Baby trinkt Waschmittel und landet im künstlichen Koma

Glasgow - Schock in Schottland: Ein zehn Monate alter Junge hat einen Schluck aus einer Waschmittel-Kapsel genommen und sich dadurch den Magen verbrannt.

Auch fünf Tage nach seiner Operation liegt der junge Schotte noch immer im künstlichen Koma. (Symbolbild)
Auch fünf Tage nach seiner Operation liegt der junge Schotte noch immer im künstlichen Koma. (Symbolbild)  © Yuriy Klochan/123RF

Der kleine Pearce Shepherd aus dem schottischen Örtchen Lennoxtown in der Nähe von Glasgow hat seiner Mutter einen Heidenschreck eingejagt und sich selbst in Lebensgefahr gebracht - und zwar indem er das getan hat, was Babys eben so machen: sich Dinge in den Mund stecken.

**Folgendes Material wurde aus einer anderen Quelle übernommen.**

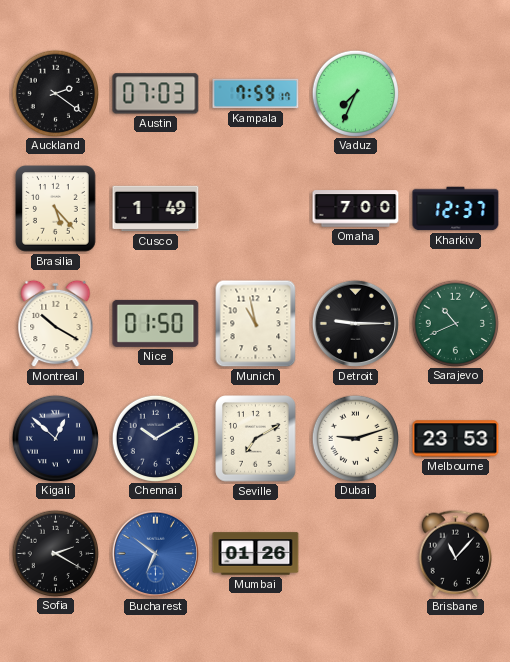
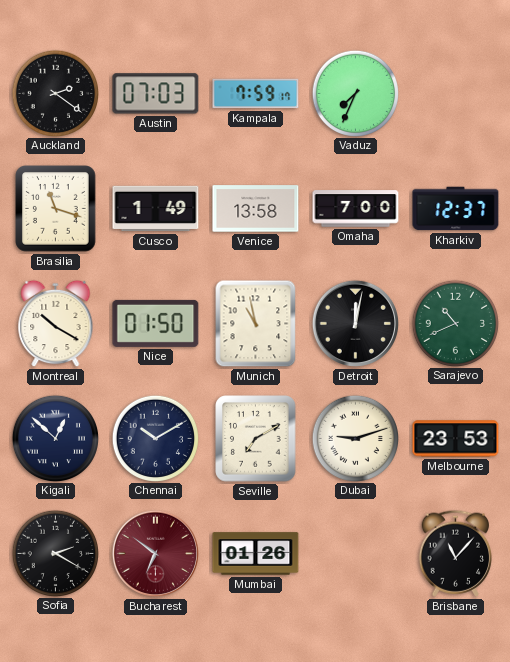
Brasilia: 5:23 -> 11:18
Venice: none -> 13:58
Detroit: 9:15 -> 12:02
Bucharest dial: blue -> burgundy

Wie die Webseite Daily Record berichtet, hat der Säugling am vergangenen Freitag aus Versehen einen Schluck aus einer Kapsel voller Waschmittel zu sich genommen. 

Seine 27 Jahre alte Mama, Melissa Cairney, hätte gerade die Wäsche gemacht, gleichzeitig gekocht und ihrem Sohn nur ganz kurz den Rücken zugewandt. Derweil muss das Baby eine auf den Boden gefallene Kapsel aufgehoben und eine ihrer Ecken aufgestochen haben.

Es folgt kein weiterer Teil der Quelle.